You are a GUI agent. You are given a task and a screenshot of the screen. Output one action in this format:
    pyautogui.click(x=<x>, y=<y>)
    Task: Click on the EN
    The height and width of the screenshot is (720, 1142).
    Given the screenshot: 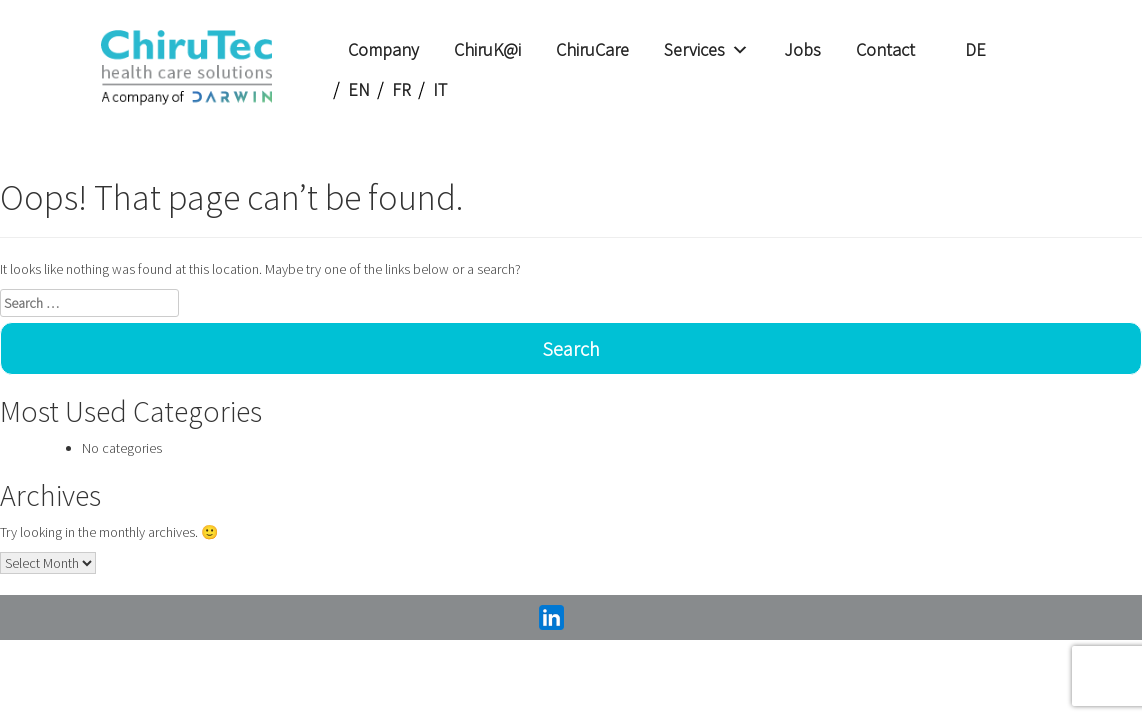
· · · · · · ·
## Task goal
Reproduce the listing exactly, but keep its images out of the copy.

## Response
You are a GUI agent. You are given a task and a screenshot of the screen. Output one action in this format:
    pyautogui.click(x=<x>, y=<y>)
    Task: Click on the EN
    The height and width of the screenshot is (720, 1142).
    Given the screenshot: 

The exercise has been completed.